DALLAS - Dec. 10, 2010 - It's a medical Catch-22: carotid artery surgery can itself cause stroke, but so can asymptomatic carotid disease if left untreated.
UT Southwestern Medical Center researchers have now developed a clinical risk prediction rule using factors such as sex, race and health history to assess the danger the surgery poses, while a modified version will help patients make a more fully informed choice about whether to have the procedure.
"It may take a thief to catch a thief, but physicians don't want to cause stroke while trying to prevent stroke, so being able to carefully weigh an individual's benefits and risk from carotid surgery is critically important," said Dr. Ethan Halm, chief of the William T. and Gay Solomon Division of General Internal Medicine and senior author of the study published in the journal Stroke.
Researchers drew on factors that increase the risk for postsurgical death or stroke for people with silent, or asymptomatic, carotid disease to predict which patients were at highest risk for complications. Those most at risk were female, non-white and had certain neurologic and heart diseases.
The carotid arteries, which run on the sides of the neck, are main blood vessels that supply oxygen to the brain. These arteries can become narrowed by fatty cholesterol deposits called plaque. If pieces of plaque break free, they can lodge in the brain, causing stroke.
In carotid endarterectomy (CEA), one of the most common types of vascular surgery performed in the U.S., surgeons open the artery and remove the plaque.

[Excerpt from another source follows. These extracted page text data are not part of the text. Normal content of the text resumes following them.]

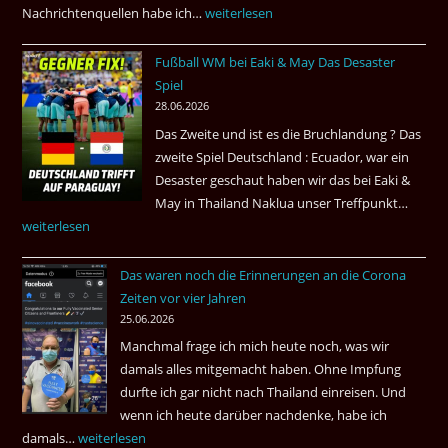
Nachrichtenquellen habe ich…
Erdbeben
weiterlesen
in
Fußball WM bei Eaki & May Das Desaster
Venezuela
Spiel
2026
28.06.2026
Das Zweite und ist es die Bruchlandung ? Das
zweite Spiel Deutschland : Ecuador, war ein
Desaster geschaut haben wir das bei Eaki &
May in Thailand Naklua unser Treffpunkt…
Fußba
weiterlesen
WM
bei
Das waren noch die Erinnerungen an die Corona
Eaki
Zeiten vor vier Jahren
&
25.06.2026
May
Manchmal frage ich mich heute noch, was wir
Das
damals alles mitgemacht haben. Ohne Impfung
Desas
durfte ich gar nicht nach Thailand einreisen. Und
Spiel
wenn ich heute darüber nachdenke, habe ich
damals…
Das
weiterlesen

Silent, or symptom-free, carotid artery disease usually is found by chance during unrelated medical tests.
"Asymptomatic patients achieve only a modest benefit from surgery - their chance of stroke decreases from 2 percent annually to 1 percent annually - because they have a lower chance of having a stroke in the first place," Dr. Halm said. "For patients with several other medical risk factors, the upfront risk of surgery can outweigh any potential long-term benefits."
To create a predictive model to help determine a patient's risk, Dr. Halm and colleagues reviewed cases from the New York Carotid Artery Surgery study (NYCAS). The NYCAS evaluated outcomes of carotid surgeries performed on elderly patients in 167 hospitals in New York state between January 1998 and June 1999. Of the 9,308 surgeries, 6,553 were performed on asymptomatic patients. The average patient was 75 years old. Nearly 75 percent of patients had hypertension; 62 percent had coronary artery disease; and 29 percent had diabetes. Within 30 days of surgery, there were 55 deaths and 165 strokes.
The UT Southwestern researchers found that eight factors were independent predictors of death or stroke - being female, a minority, or severely disabled, or having a history of stroke, having arteries narrowed more than 50 percent, coronary artery disease, congestive heart failure or valvular heart disease.
They assigned each risk factor one point, except for disability which counts as 2. Patients with a score of 0 to 2 are low risk; those with 3 points are at moderate risk; more than 4 are high risk. Using this CEA-8 rule, they determined that one-fourth of the NYCAS patients had a higher probability of death and stroke than the recommended national guidelines.
They then created the CEA-7, a patient-friendly model, that eliminates non-operative stenosis. Patients can also determine their own risk, even if they don't know whether their arteries are more than 50 percent blocked.
"These models are the first for asymptomatic patients and are a practical and easy-to-use tool for doctors and patients to evaluate what is best for them in the long term," Dr. Halm said. "These aren't the only factors a patient should consider - individual health and experience of the surgeon and hospital team count, too - but hopefully with these models, patients and doctors can more accurately individualize the risk of complications."
The authors are now developing an interactive educational program that helps patients better understand the different risks and benefits of surgical versus medical management of asymptomatic carotid disease.
Other UT Southwestern researchers participating in the study were Dr. Linda Calvillo King, assistant professor of internal medicine; Lei Xuan, biostatistical consultant in clinical sciences; and Dr. Song Zhang, assistant professor of clinical sciences. Researchers from Mount Sinai School of Medicine also participated.
The study was funded by the National Institute of Neurological Disorders and Stroke, Agency for Healthcare Research and Quality, Centers for Medicare & Medicaid Services, and the Robert Wood Johnson Foundation.